Help for Headaches
Headache pain is experienced by almost everyone at some time. While most experience limited and only occasional pain, others experience headaches of great intensity and frequency. In many cases, chronic, severe headache pain leads to significant functional compromise and a deterioration of the quality of life.
The First Step
We recognize that not all headaches can be effectively addressed by physical therapy. However, headaches related to musculoskeletal dysfunction can. The first step is a complete evaluation. The evaluation is detailed and highly specific. The evaluation focuses on muscular and other soft tissue imbalances, spinal joint alignment and mobility, posture, strength, flexibility, functional positions and work habits. The intent of the evaluation is to:
- Determine if musculoskeletal dysfunction exists.

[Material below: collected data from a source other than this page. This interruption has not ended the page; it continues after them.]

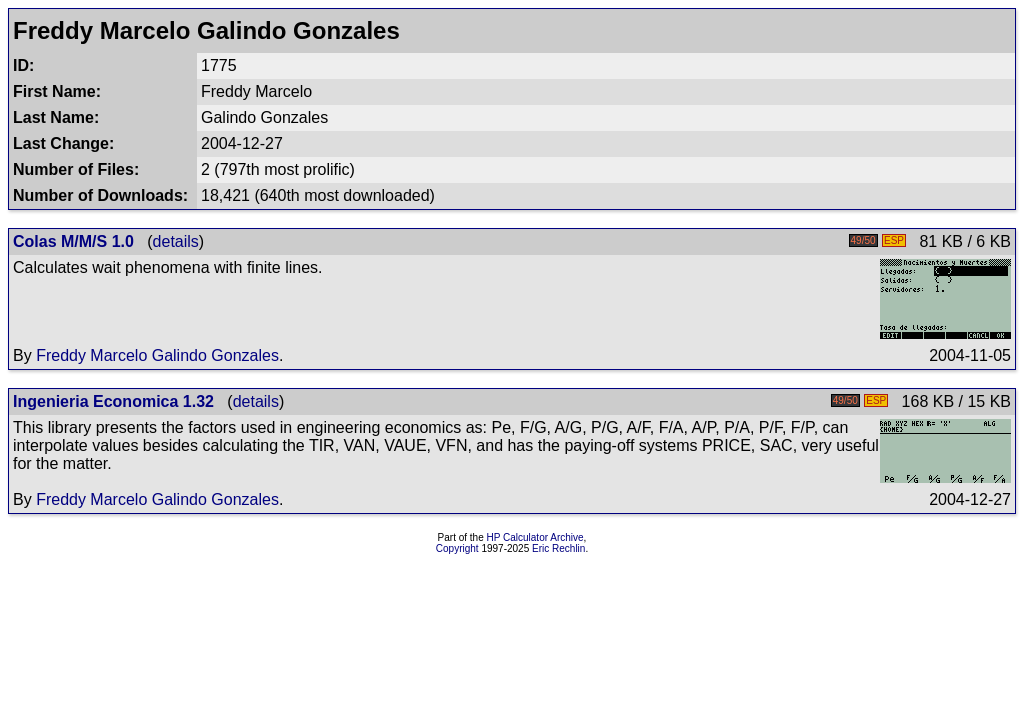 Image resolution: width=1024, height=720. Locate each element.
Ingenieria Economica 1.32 (113, 401)
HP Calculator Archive (535, 537)
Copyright (457, 548)
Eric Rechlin (558, 548)
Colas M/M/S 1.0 (73, 241)
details (176, 241)
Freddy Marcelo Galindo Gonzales (157, 355)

- Determine if the musculoskeletal dysfunction is of the type that creates or contributes to headache pain.
If musculoskeletal dysfunction is revealed, and is of the type that commonly contributes to headache, a treatment program is initiated. If no contributing dysfunction is detected, the patient is referred back to his or her physician. As is customary, an evaluation summary and plan will be forwarded to the referring physician detailing the results of the evaluation.
The first step is a complete evaluation. The evaluation is detailed and highly specific. The evaluation focuses on muscular and other soft tissue imbalances, spinal joint alignment and mobility, posture, strength, flexibility, functional positions and work habits.
Treatment programs are customized to address each patient's unique musculoskeletal faults. Treatment plans may include any of the following:
- A variety of manual therapy techniques to restore proper joint mobility and alignment.
- Manual therapy to facilitate the restoration of soft-tissue mobility and inflexibility and to reduce spasm, if present.
- Therapeutic exercise to address joint and soft-tissue mobility, weakness and posture.
- Instruction in the use of safe body mechanics and joint protection strategies.
- The use of modalities to encourage tissue healing and/or the suppression of pain.
- Instruction in self-management measures. Self-management programs may include stretching, posture revision, management of "trigger points" and related techniques.